Close up, Doona Castle is more complete than it seems from across the bay. A fragment of tower, perhaps thirty feet high, looms over sections of wall which still stand intact. The castle survived into the early nineteenth century, and in the 1940s there was still a tradition that Spanish gold from the Rata was buried near the blocked up entrance.

Quiet now, in September 1588 this remote spot seethed with men and the sound of shouted commands. Bingham reported to London that ‘de Leva with 600 men fortifies in the Castle of Ballycrwohie [Ballycroy]’. An Irishman who served with the Armada claimed the Rata held 700, and the Spanish ambassador in Paris heard that Don Alonso had landed 2000 men in Ireland, ‘where the people are helping him’. All of these estimates of the landing party were exaggerated.
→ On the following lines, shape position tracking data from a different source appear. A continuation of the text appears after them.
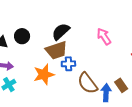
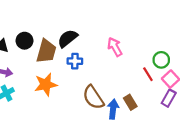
brown trapezoid: (56, 50) -> (46, 51), moved, turned -60
blue cross: (68, 64) -> (75, 61), moved

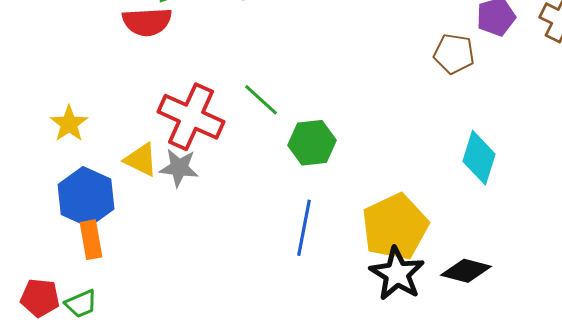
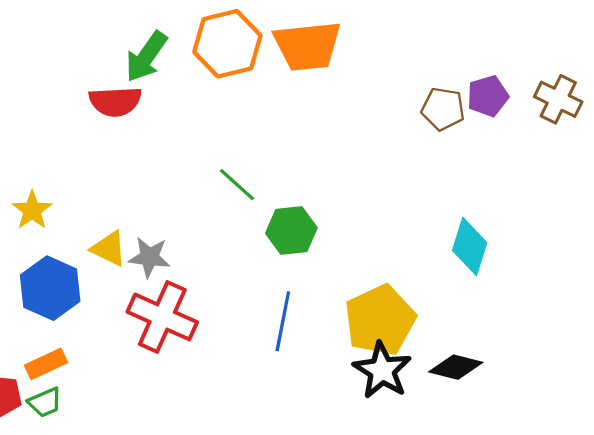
brown pentagon: (454, 54) -> (443, 109), moved
red cross: (191, 117) -> (162, 317), moved
orange rectangle: (91, 240) -> (46, 364), moved, turned 75

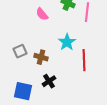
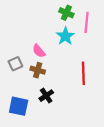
pink semicircle: (42, 14) -> (39, 51), moved
cyan star: (67, 42) -> (65, 36), moved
When the Rata left La Coruña in mid-July it carried 93 sailors and 355 soldiers, many of whom were young Spanish nobles, keen to serve with someone as distinguished as Don Alonso. Given the attrition that one would expect through sickness and combat, there were perhaps fewer than 400 men to be taken off the ship at Doona.
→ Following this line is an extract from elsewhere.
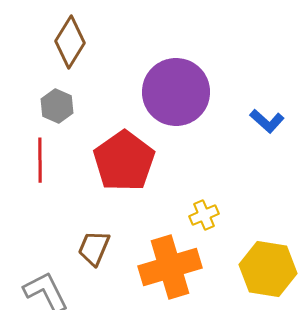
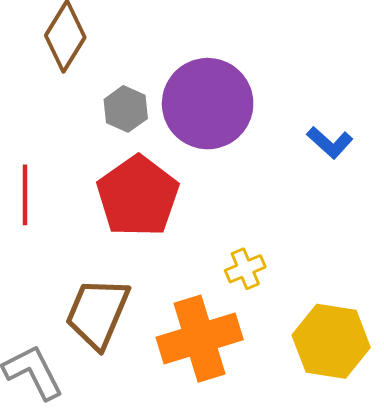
gray hexagon: (57, 106) -> (126, 109), moved
brown trapezoid: (94, 248) -> (98, 313), size x1.5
That was still more than enough, far too many to be accommodated within the castle itself. Perhaps some of the Spaniards occupied the little church; others must have camped out in the surrounding fields and sand hills in makeshift tents. ‘I am no sailor’, Don Alonso had written in August, while still aboard the Rata and complaining bitterly about the conduct of the expedition; but he was a professional soldier who had raised an elite company in Naples and led it during the wars in the Netherlands; and he would have moved quickly to secure his perimeter, to set up advance sentry posts and send out parties to scavenge what they could in the bleak blanket bog of Ballycroy.
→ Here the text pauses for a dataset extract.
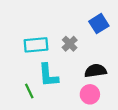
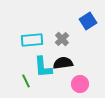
black semicircle: (96, 71) -> (63, 63), moved

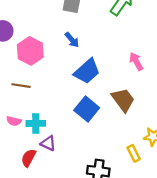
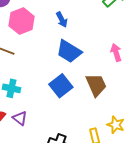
blue trapezoid: (87, 71) -> (69, 51), turned 60
purple triangle: (48, 143) -> (20, 118), moved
But then what? The Rata remained stuck fast on the Tullaghan bar. Don Alonso and his men were a thousand miles from home, in hostile territory, with no means of escape. To make matters worse, a storm hit the west coast of Mayo on 21 September, ‘a most extreme and cruel storm the like whereof hath not been heard a long time’, said Bingham. It smashed what was left of the Rata beyond hope of repair and wrecked several of the Armada ships that were still out at sea.

What happened next to Don Alonso and his men is pieced together from fragments of letters. It looks as though soon after the Portuguese deserters landed in Ballycroy they were found and robbed by members of the Burke clan, who learned where they came from. On 18 September, before the great gale and only a couple of days after the Rata grounded, Bingham received word ‘that the Devil’s Hook a notable malefactor of the Burkes in Mayo, hath of late taken a dozen skiffs or small boats with certain kernes [foot-soldiers] into the islands there, by which should seem that they have knowledge of some foreign enemy to land thereabouts’. So Bingham sent out a patrol of fifty men led by Gerald Comerford, a one-armed Kilkenny lawyer who had had his body ‘most cruelly mangled, maimed and wounded’ during the Second Desmond Rebellion of 1579-83, and who was a loyal servant of the English crown in Ireland. Comerford arrived in Tullaghan Bay after the great gale to find the Devil’s Hook and his men already there, swarming over the Rata and stripping it of everything of value. He hailed them, but they ignored him, and he was reluctant to come too close. He assumed they were plundering the ship for their own benefit, and that may have been the case, but the Burkes and their friends were also intent on rescuing Don Alonso’s men. They brought news to the Spaniards that another Armada ship, the Duquesa Santa Ana, was seaworthy and anchored in Elly Bay on the Mullet, only ten miles away.

Over the next twenty-four hours and helped by the Devil’s Hook and his men, the Spaniards evacuated their camp at Ballycroy, set fire to the Rata and either force-marched their way onto the Mullet or were ferried round the coast in a small fleet of skiffs. Or perhaps the Duquesa Santa Ana weighed anchor and came to pick them up, or met them halfway. We don’t know. What we do know is that on the Mullet Justin MacDonnell sent guides to help the Spaniards and gathered his people to resist any English attempts to take them.

It seemed that thanks to Erris, Don Alonso would see Spain again after all.